Four months later, with home foreclosure closing in, I was still asking that question, only there were more boxes.  The condo my spouse and I had purchased in 2004 was stacked high with them—and at least half predated our move-in day five years previously.

Apparently entropy rules when it comes to the way some of us cope with our boxed-up lives.  So much of what we accumulate is simply stored away and left to sit, the work of winnowing our clutter having been deemed too arduous.  My spouse and I had procrastinated as long as we could.  But once we engaged the task, a kind of nostalgia set in.  Time and again as we were digging through a box-full of the past came the recollection of how pleased we’d been years earlier moving our things into a new home where we would enjoy the amenities of modern construction: central heat, real closets, the luxury of a large garage.  Just think of the storage space! we’d congratulated ourselves.

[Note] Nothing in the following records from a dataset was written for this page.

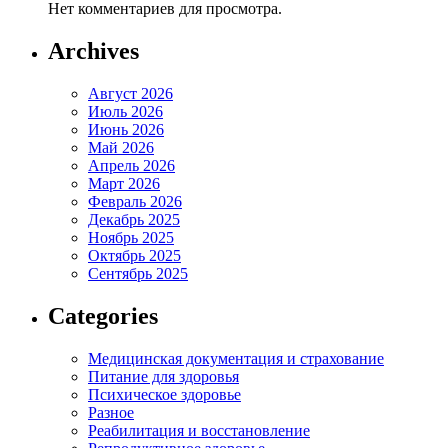
Нет комментариев для просмотра.
Archives
Август 2026
Июль 2026
Июнь 2026
Май 2026
Апрель 2026
Март 2026
Февраль 2026
Декабрь 2025
Ноябрь 2025
Октябрь 2025
Сентябрь 2025
Categories
Медицинская документация и страхование
Питание для здоровья
Психическое здоровье
Разное
Реабилитация и восстановление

But suddenly, with harsh reality closing in, our accumulations didn’t inspire the same enthusiasm; there was the dwindling savings account, the home worth half what we owed, the decades of living that had piled up to limit our competitiveness in a depressed, youth-obsessed job market.  And all those boxes, of course.

Certainly we’d acquired plenty in the way of ordinary household items, nearly four tons according to then estimates; and for both of us, the bulk of a lifetime’s possessions took the form of heavy text.  For my spouse, a retired chemistry teacher, it had taken more than twenty good-sized boxes to contain forty years of teaching memorabilia, and only a few less for me, whose life and career had been all about reading and writing.  Even after multiple donations to regional libraries, we retained many hundreds of books.  Very soon everything would be moved to the other side of the country at a cost of 60 cents per pound.  By that reckoning my spouse’s teaching career rang up at about $1200, while my professional and recreational literary assets tallied considerably less.

Why then had we kept all that stuff through a bewildering number of moves over many decades?  Why hang on to so many things in boxes?

These questions perhaps weigh more heavily when a person reaches a certain (ahem) age.  Right about then some of us begin to question what our lives have been about, and what is necessary to our contentment.  And what isn’t.  Yet, as my spouse and I prepared to lose our home, I found myself wondering why there was still so much that I couldn’t bear to relinquish.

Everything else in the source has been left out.